Shan Xiongxin (? - 5 June 621) was a general, top warrior and peasant uprising leader during the transitional era between Sui and Tang dynasties.

In history
Shan Xiongxin was born in Caoxian, Shandong region. He possessed great physical strength and specialised in the use of spears; he was nicknamed "Flying General" (飛將) for his martial prowess. When the uprising of Wagang Army broke out in 613, Shan Xiongxin and his friend Xu Shiji joined this peasant rebellion. Due to his bravery, he was soon promoted to become a general in the peasant army. In 617, after the highest power of the Wagang Army shifted from Zhai Rang to Li Mi, Shan Xiongxin was promoted to Left Wuhou General. After an internal struggle, Li Mi killed Zhai Rang. Li Mi's advisor Fang Yanzao suggested that Li Mi should kill Shan Xiongxin because Shan was a close follower to Zhai Rang. However, Li Mi did not kill Shan Xiongxin because he liked Shan's talent. 

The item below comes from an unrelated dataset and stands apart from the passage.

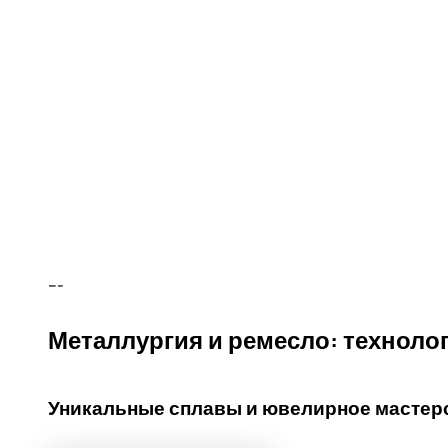
---
Металлургия и ремесло: технолог
Уникальные сплавы и ювелирное мастер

In 618, Shan Xiongxin took part in the battle between Wagang Army and Yuwen Huaji, who just executed the Emperor Yang of Sui earlier in the same year. Yuwen Huaji was seriously weakened in this battle and would finally be defeated by Dou Jiande. Later, Wagang Army started to fight against Wang Shichong, the warlord based in Luoyang. Li Mi underestimated Wang Shichong's strength and was defeated in Yanshi. Shan Xiongxin surrendered to Wang Shichong.

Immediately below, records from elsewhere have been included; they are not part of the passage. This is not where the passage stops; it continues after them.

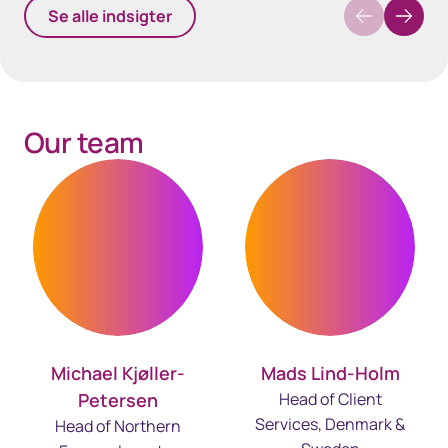
Se alle indsigter
Our team
Michael Kjøller-
Mads Lind-Holm
Petersen
Head of Client
Services, Denmark &
Head of Northern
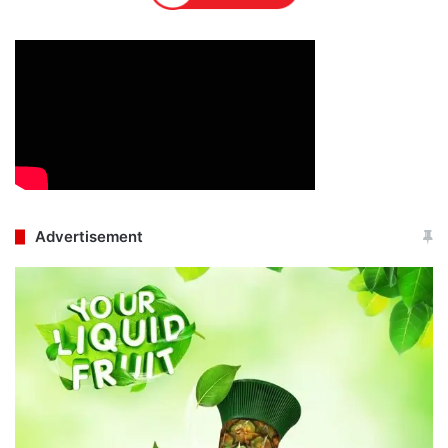
Advertisement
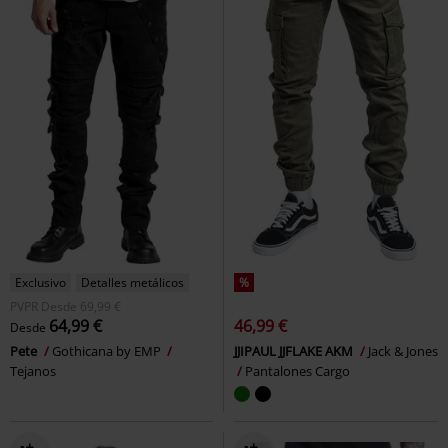
Exclusivo
Detalles metálicos
%
PVPR
Desde
69,99 €
64,99 €
46,99 €
Desde
Pete
Gothicana by EMP
JJIPAUL JJFLAKE AKM
Jack & Jones
Tejanos
Pantalones Cargo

Wang Shichong named Shan Xiongxin as his grand general. In 620, Tang forces, led by Li Shimin, started to attack Wang Shichong, aiming to wipe him out and reunify China. Shan Xiongxin was the most reliable general fighting for Wang Shichong during this campaign. When Li Shimin was touring the Xuanwuling to inspect the frontline, Shan Xiongxin charged forth and engaged Li Shimin in a duel, and almost killed him. However, Li Shimin's follower Yuchi Jingde arrived in time and defeated Shan Xiongxin. 

After the Battle of Hulao, Wang Shichong surrendered to Tang Dynasty. Shan was captured by Li Shimin and was executed. Before the execution, his friend Xu Shiji, who surrendered to Tang Dynasty after the collapse of Wagang Army, tried to save him by persuading Li Shimin that Shan was one of the best warriors in the region who could be useful for Tang. However, Li Shimin had made his mind on killing Shan Xiongxin. Xu Shiji met Shan Xiongxin in the prison for the last time and cried. He cut off a piece of his flesh from the leg and asked Shan Xiongxin to swallow it, so that he could be always with Shan Xiongxin.

In popular culture

Shan Xiongxin is one of the most important figures in folk tales about the Sui and Tang dynasties. In the legend, Xiongxin was said to be his courtesy name while his given name was Shan Tong. He was one of the top-tier warriors at that time and was known for his bravery and generous. His weapon was a lance with golden nails. He had an elder brother named Shan Xiongzhong, who was accidentally killed by Li Yuan, who later became the founding emperor of Tang dynasty. Shan brothers were said to be gang heads in Hebei area with good reputations on helping poor people and punish bad officials. When Qin Shubao was in trouble, Shan Xiongxin tried his best to help Qin. Later, both Shan and Qin joined Wagang Army. After the Wagang failed, Qin Shubao submitted to Tang dynasty. However, because the Tang emperor killed his brother, Shan refused to do so. He became a son-in-law of Wang Shichong. After battles at Luoyang, Shan Xiongxin was captured by Li Shimin. Li Shimin apologized his father's fault to Shan Xiongxin, hoping Shan would submit to Tang. However, Shan still refused to surrender. Li Shimin had to execute him.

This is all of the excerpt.